AIM OF THE EXERCISE:
Give back all of the data exactly as it stands, with the pictures removed.

DATASET EXCERPT:
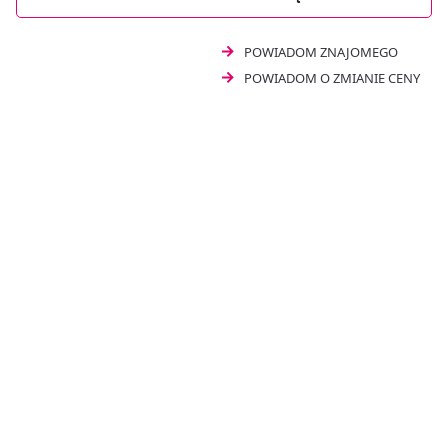
suplementację dla osób dorosłych pragnących
utrzymać dobry wzrok.
POWIADOM ZNAJOMEGO
POWIADOM O ZMIANIE CENY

TASK ANSWER:
suplementację dla osób dorosłych pragnących
utrzymać dobry wzrok.
POWIADOM ZNAJOMEGO
POWIADOM O ZMIANIE CENY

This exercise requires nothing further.